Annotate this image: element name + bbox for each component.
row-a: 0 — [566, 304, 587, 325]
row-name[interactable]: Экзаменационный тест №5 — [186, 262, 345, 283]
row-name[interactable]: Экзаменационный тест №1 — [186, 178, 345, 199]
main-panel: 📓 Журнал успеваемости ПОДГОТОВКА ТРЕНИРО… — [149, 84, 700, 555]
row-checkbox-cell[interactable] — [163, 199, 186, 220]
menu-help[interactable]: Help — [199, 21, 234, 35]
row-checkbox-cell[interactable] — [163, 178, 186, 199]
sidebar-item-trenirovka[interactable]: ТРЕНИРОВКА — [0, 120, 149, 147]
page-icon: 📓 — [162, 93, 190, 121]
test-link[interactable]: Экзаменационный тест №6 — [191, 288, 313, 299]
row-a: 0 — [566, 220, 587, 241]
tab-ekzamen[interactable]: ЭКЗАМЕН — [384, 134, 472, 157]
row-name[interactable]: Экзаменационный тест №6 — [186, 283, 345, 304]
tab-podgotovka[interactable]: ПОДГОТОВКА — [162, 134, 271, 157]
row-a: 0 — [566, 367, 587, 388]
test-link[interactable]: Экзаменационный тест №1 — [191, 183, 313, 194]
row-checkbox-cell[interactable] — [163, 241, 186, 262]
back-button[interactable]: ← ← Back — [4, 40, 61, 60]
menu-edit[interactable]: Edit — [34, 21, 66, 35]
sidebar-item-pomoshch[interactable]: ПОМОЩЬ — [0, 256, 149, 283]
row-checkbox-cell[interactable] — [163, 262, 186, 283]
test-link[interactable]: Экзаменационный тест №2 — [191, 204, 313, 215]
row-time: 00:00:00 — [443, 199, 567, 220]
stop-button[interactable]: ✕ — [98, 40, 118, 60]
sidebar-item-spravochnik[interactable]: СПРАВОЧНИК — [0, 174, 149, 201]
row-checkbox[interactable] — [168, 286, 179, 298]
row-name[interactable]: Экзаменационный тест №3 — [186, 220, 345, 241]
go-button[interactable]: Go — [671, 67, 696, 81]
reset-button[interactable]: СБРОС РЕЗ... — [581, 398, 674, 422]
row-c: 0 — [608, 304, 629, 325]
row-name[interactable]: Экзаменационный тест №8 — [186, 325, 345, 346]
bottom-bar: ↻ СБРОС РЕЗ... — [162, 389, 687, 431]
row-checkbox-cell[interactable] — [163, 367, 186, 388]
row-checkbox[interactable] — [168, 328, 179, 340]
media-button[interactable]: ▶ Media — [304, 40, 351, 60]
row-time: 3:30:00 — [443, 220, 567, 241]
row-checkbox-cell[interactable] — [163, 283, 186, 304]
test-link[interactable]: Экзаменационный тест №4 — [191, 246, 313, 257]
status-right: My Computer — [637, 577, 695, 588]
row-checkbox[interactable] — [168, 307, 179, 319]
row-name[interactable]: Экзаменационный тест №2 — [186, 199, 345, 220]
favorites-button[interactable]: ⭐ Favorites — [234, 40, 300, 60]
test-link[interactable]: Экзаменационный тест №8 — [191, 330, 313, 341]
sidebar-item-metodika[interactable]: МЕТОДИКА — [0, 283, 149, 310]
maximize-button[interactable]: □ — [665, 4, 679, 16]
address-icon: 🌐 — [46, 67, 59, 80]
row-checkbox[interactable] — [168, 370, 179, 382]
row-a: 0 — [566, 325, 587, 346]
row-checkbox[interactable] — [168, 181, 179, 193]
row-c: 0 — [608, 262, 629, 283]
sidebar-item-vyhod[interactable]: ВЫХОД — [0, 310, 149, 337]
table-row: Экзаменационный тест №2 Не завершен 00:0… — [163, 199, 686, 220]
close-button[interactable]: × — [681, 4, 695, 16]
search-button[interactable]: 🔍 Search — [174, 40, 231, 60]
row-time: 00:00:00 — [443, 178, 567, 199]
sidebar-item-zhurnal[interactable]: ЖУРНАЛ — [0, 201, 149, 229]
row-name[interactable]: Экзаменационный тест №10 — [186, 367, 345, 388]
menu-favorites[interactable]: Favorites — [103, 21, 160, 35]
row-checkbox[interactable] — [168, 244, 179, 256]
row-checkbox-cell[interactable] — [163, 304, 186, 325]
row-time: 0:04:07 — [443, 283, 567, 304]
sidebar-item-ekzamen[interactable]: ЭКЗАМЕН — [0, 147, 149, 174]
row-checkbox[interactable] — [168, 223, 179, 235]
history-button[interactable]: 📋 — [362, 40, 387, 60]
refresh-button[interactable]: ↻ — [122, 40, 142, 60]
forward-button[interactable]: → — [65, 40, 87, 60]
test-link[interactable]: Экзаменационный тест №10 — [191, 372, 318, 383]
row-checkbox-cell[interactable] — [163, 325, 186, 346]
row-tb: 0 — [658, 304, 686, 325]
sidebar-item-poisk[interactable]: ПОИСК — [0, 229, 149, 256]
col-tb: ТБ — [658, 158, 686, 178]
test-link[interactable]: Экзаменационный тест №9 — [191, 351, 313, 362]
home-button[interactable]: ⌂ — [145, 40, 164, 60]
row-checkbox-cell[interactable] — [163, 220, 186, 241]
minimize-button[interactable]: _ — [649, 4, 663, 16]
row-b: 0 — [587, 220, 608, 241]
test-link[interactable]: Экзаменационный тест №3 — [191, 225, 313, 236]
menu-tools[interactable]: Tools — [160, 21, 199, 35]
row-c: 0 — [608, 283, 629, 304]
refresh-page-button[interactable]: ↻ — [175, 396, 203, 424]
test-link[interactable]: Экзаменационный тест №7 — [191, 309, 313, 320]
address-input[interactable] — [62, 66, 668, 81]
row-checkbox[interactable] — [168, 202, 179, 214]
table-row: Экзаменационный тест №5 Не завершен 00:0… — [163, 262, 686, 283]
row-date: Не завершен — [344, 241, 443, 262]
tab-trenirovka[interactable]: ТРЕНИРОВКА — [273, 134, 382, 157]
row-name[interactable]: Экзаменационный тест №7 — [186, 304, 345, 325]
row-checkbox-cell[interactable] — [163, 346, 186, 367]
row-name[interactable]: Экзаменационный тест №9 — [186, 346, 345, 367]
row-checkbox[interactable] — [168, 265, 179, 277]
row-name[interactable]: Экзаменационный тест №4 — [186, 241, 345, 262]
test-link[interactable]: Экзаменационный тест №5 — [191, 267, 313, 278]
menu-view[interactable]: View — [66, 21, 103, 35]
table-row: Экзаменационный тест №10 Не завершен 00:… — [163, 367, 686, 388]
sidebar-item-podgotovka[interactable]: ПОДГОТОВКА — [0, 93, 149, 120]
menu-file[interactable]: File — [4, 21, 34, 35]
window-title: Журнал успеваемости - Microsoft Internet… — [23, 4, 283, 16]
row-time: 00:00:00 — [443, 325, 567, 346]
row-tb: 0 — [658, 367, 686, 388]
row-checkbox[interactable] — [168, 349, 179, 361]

###

-- REQUIRED WORK --
The whole listing is needed again, word for word.

-- ANSWER BOX --
Annotate this image: element name + bbox for each component.
row-a: 0 — [566, 304, 587, 325]
row-name[interactable]: Экзаменационный тест №5 — [186, 262, 345, 283]
row-name[interactable]: Экзаменационный тест №1 — [186, 178, 345, 199]
main-panel: 📓 Журнал успеваемости ПОДГОТОВКА ТРЕНИРО… — [149, 84, 700, 555]
row-checkbox-cell[interactable] — [163, 199, 186, 220]
menu-help[interactable]: Help — [199, 21, 234, 35]
row-checkbox-cell[interactable] — [163, 178, 186, 199]
sidebar-item-trenirovka[interactable]: ТРЕНИРОВКА — [0, 120, 149, 147]
page-icon: 📓 — [162, 93, 190, 121]
test-link[interactable]: Экзаменационный тест №6 — [191, 288, 313, 299]
row-a: 0 — [566, 220, 587, 241]
tab-ekzamen[interactable]: ЭКЗАМЕН — [384, 134, 472, 157]
row-name[interactable]: Экзаменационный тест №6 — [186, 283, 345, 304]
tab-podgotovka[interactable]: ПОДГОТОВКА — [162, 134, 271, 157]
row-a: 0 — [566, 367, 587, 388]
test-link[interactable]: Экзаменационный тест №1 — [191, 183, 313, 194]
row-checkbox-cell[interactable] — [163, 241, 186, 262]
back-button[interactable]: ← ← Back — [4, 40, 61, 60]
menu-edit[interactable]: Edit — [34, 21, 66, 35]
sidebar-item-pomoshch[interactable]: ПОМОЩЬ — [0, 256, 149, 283]
row-checkbox-cell[interactable] — [163, 262, 186, 283]
test-link[interactable]: Экзаменационный тест №2 — [191, 204, 313, 215]
row-time: 00:00:00 — [443, 199, 567, 220]
stop-button[interactable]: ✕ — [98, 40, 118, 60]
sidebar-item-spravochnik[interactable]: СПРАВОЧНИК — [0, 174, 149, 201]
row-checkbox[interactable] — [168, 286, 179, 298]
row-name[interactable]: Экзаменационный тест №3 — [186, 220, 345, 241]
go-button[interactable]: Go — [671, 67, 696, 81]
reset-button[interactable]: СБРОС РЕЗ... — [581, 398, 674, 422]
row-c: 0 — [608, 304, 629, 325]
row-name[interactable]: Экзаменационный тест №8 — [186, 325, 345, 346]
bottom-bar: ↻ СБРОС РЕЗ... — [162, 389, 687, 431]
row-checkbox-cell[interactable] — [163, 367, 186, 388]
row-checkbox[interactable] — [168, 328, 179, 340]
media-button[interactable]: ▶ Media — [304, 40, 351, 60]
row-time: 3:30:00 — [443, 220, 567, 241]
row-checkbox-cell[interactable] — [163, 283, 186, 304]
test-link[interactable]: Экзаменационный тест №4 — [191, 246, 313, 257]
status-right: My Computer — [637, 577, 695, 588]
row-checkbox[interactable] — [168, 307, 179, 319]
row-name[interactable]: Экзаменационный тест №2 — [186, 199, 345, 220]
favorites-button[interactable]: ⭐ Favorites — [234, 40, 300, 60]
test-link[interactable]: Экзаменационный тест №8 — [191, 330, 313, 341]
sidebar-item-metodika[interactable]: МЕТОДИКА — [0, 283, 149, 310]
maximize-button[interactable]: □ — [665, 4, 679, 16]
address-icon: 🌐 — [46, 67, 59, 80]
row-checkbox[interactable] — [168, 370, 179, 382]
row-a: 0 — [566, 325, 587, 346]
row-checkbox[interactable] — [168, 181, 179, 193]
row-c: 0 — [608, 262, 629, 283]
sidebar-item-vyhod[interactable]: ВЫХОД — [0, 310, 149, 337]
table-row: Экзаменационный тест №2 Не завершен 00:0… — [163, 199, 686, 220]
close-button[interactable]: × — [681, 4, 695, 16]
search-button[interactable]: 🔍 Search — [174, 40, 231, 60]
row-time: 00:00:00 — [443, 178, 567, 199]
sidebar-item-zhurnal[interactable]: ЖУРНАЛ — [0, 201, 149, 229]
row-name[interactable]: Экзаменационный тест №10 — [186, 367, 345, 388]
menu-favorites[interactable]: Favorites — [103, 21, 160, 35]
row-checkbox[interactable] — [168, 244, 179, 256]
row-checkbox-cell[interactable] — [163, 304, 186, 325]
row-time: 0:04:07 — [443, 283, 567, 304]
sidebar-item-ekzamen[interactable]: ЭКЗАМЕН — [0, 147, 149, 174]
row-checkbox[interactable] — [168, 223, 179, 235]
history-button[interactable]: 📋 — [362, 40, 387, 60]
refresh-button[interactable]: ↻ — [122, 40, 142, 60]
forward-button[interactable]: → — [65, 40, 87, 60]
test-link[interactable]: Экзаменационный тест №10 — [191, 372, 318, 383]
row-checkbox-cell[interactable] — [163, 325, 186, 346]
row-tb: 0 — [658, 304, 686, 325]
sidebar-item-poisk[interactable]: ПОИСК — [0, 229, 149, 256]
col-tb: ТБ — [658, 158, 686, 178]
test-link[interactable]: Экзаменационный тест №9 — [191, 351, 313, 362]
home-button[interactable]: ⌂ — [145, 40, 164, 60]
row-checkbox-cell[interactable] — [163, 220, 186, 241]
minimize-button[interactable]: _ — [649, 4, 663, 16]
row-b: 0 — [587, 220, 608, 241]
test-link[interactable]: Экзаменационный тест №3 — [191, 225, 313, 236]
menu-tools[interactable]: Tools — [160, 21, 199, 35]
row-c: 0 — [608, 283, 629, 304]
refresh-page-button[interactable]: ↻ — [175, 396, 203, 424]
test-link[interactable]: Экзаменационный тест №7 — [191, 309, 313, 320]
address-input[interactable] — [62, 66, 668, 81]
row-checkbox[interactable] — [168, 202, 179, 214]
table-row: Экзаменационный тест №5 Не завершен 00:0… — [163, 262, 686, 283]
row-date: Не завершен — [344, 241, 443, 262]
tab-trenirovka[interactable]: ТРЕНИРОВКА — [273, 134, 382, 157]
row-name[interactable]: Экзаменационный тест №7 — [186, 304, 345, 325]
row-checkbox-cell[interactable] — [163, 346, 186, 367]
row-name[interactable]: Экзаменационный тест №9 — [186, 346, 345, 367]
row-checkbox[interactable] — [168, 265, 179, 277]
row-name[interactable]: Экзаменационный тест №4 — [186, 241, 345, 262]
test-link[interactable]: Экзаменационный тест №5 — [191, 267, 313, 278]
menu-view[interactable]: View — [66, 21, 103, 35]
table-row: Экзаменационный тест №10 Не завершен 00:… — [163, 367, 686, 388]
sidebar-item-podgotovka[interactable]: ПОДГОТОВКА — [0, 93, 149, 120]
menu-file[interactable]: File — [4, 21, 34, 35]
window-title: Журнал успеваемости - Microsoft Internet… — [23, 4, 283, 16]
row-time: 00:00:00 — [443, 325, 567, 346]
row-tb: 0 — [658, 367, 686, 388]
row-checkbox[interactable] — [168, 349, 179, 361]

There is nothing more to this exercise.